三菱・ランサーエボリューションX:高出力高発熱をいかに冷やすか
走行中の自動車の周囲を流れる気流の3分の1はボディ下面へ流れる。これまではボディ側の空力特性改善が燃費や操縦安定性上のテーマだったが、ここ数年はボディ下面へと設計領域が広がった。上3分の2を工夫するだけでは満たせない要件があるためだ。
たとえば、ランサーエボリューションXの例では、高出力過給エンジンの熱をうまく逃がすためエンジンルームは下面を含めた4面を利用している。
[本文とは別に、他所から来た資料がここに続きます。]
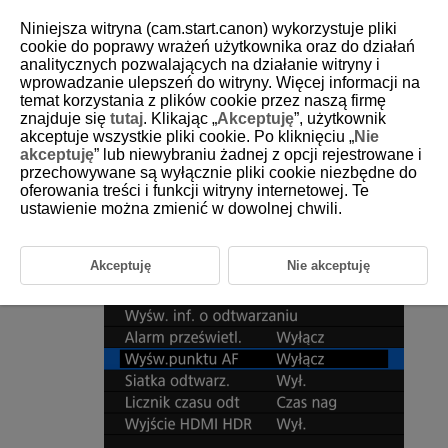
Niniejsza witryna (cam.start.canon) wykorzystuje pliki
cookie do poprawy wrażeń użytkownika oraz do działań
analitycznych pozwalających na działanie witryny i
wprowadzanie ulepszeń do witryny. Więcej informacji na
D180-166
temat korzystania z plików cookie przez naszą firmę
znajduje się
tutaj
. Klikając „
Akceptuję
”, użytkownik
Wyświetlanie punktu AF
akceptuje wszystkie pliki cookie. Po kliknięciu „
Nie
akceptuję
” lub niewybraniu żadnej z opcji rejestrowane i
przechowywane są wyłącznie pliki cookie niezbędne do
Można wyświetlić punkty AF użyte do ustawienia ostrości — będą one
wyróżnione na czerwono na ekranie odtwarzania filmu.
oferowania treści i funkcji witryny internetowej. Te
ustawienie można zmienić w dowolnej chwili.
Wybierz [
:
Wyśw.punktu AF
].
Akceptuję
Nie akceptuję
最高出力時の発生熱量にも負けない排熱量を計算し、それを得るためにあらゆる部位を利用するという考え方だ。しかし、ほかの部分の気流を乱さずに熱をうまく逃がすことはなかなか難しい。ボディの造形作業と同時に熱対策を進め、風洞実験とシミュレーションを繰り返しながら目標値を達成させるという地道な作業が行われた。開いている「穴」のすべてに意味がある。
トヨタ・iQ:超コンパクトなエンジンルームでの方策
ヴィッツよりエンジンルーム長が120mm短いiQだが、欧州仕様にはDPF1.4ターボディーゼルの設定があり、対応しなければならない熱量は大きい。整備性に必要な空間を確保するため、部品の集積度は非常に高い。放熱は「空気が淀む場所の熱を他の場所の気流を利用して引っ張り出す」ことと「淀みが出来る場所には熱に弱い部品を置かない」ことで対応した。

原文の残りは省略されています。